Mid-morning sunlight dazzlesoff mosaic floors in the half-blood market district, where artisans set up stalls of enamelware and rune-etched jewelry. Many half-blood nobles who once clutched their cloaks at the sight of humans now scan the crowd with new wariness, as if suspecting anyone might carry secret symphonies. I walk among them, anonymous beneath my hood, listening.
“Did you see the way the collar burst?” one merchant murmurs to a customer, fingers shaking over abacus beads. “Brilliance or fraud?”
“Both,” the buyer answers softly. “Fraud requires brilliance.” They share uneasy laughter.
The exchange stings; our triumph still bears the label of trickery. Yet I catch admiration beneath the skepticism—seeds already sprouting. Nearby, a little boy with lavender skin and human-brown curls hums the miner scale while spinning a wooden top. His mother hushes him, but pride glimmers. Hope spreads even through uncertain soil.

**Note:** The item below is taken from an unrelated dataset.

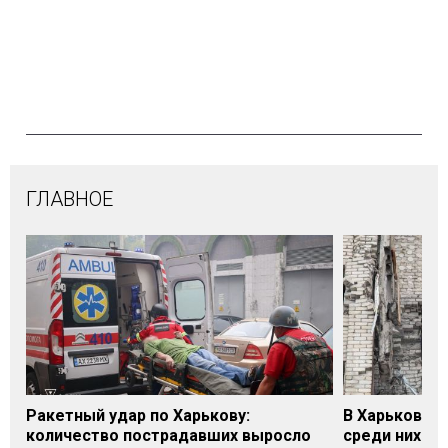
ГЛАВНОЕ
Ракетный удар по Харькову:
В Харькове у
количество пострадавших выросло
среди них -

I move on, turning into a narrow alley behind dye vendors. Yalira’s carriage waits at the end, horses snorting plumes into the crisp air. The matron herself exits a side door, veil trailing, ledger in hand. When she spots me, she lifts the veil’s edge, summoning.
Inside, velvet muffles street noise. Yalira passes the ledger across. “The financial council convenes at high sun. Sarivya’s assets stand frozen, but three sponsors attempt to purchase her debt.”
“Let me guess: Kyreth, Dath, and Volund,” I reply, scanning columns of numbers.
She smiles thinly. “You keep informed.”
“Varok needs these lines halted. If sponsors revive her treasury, tomorrow’s spectacle may breed fresh tempests.”
Yalira taps the ledger. “I plan to expose their underpaid human-labor figures. Yet the council loves profit. I could use a nudge.”
I consider. “The laundry concourse is about to ‘lose’ shipments of premium dye. Without that product, merchants panic; the council reconsiders liquidity.” Sabotage skirts open rebellion, but Yalira meets my gaze, respect sharpening.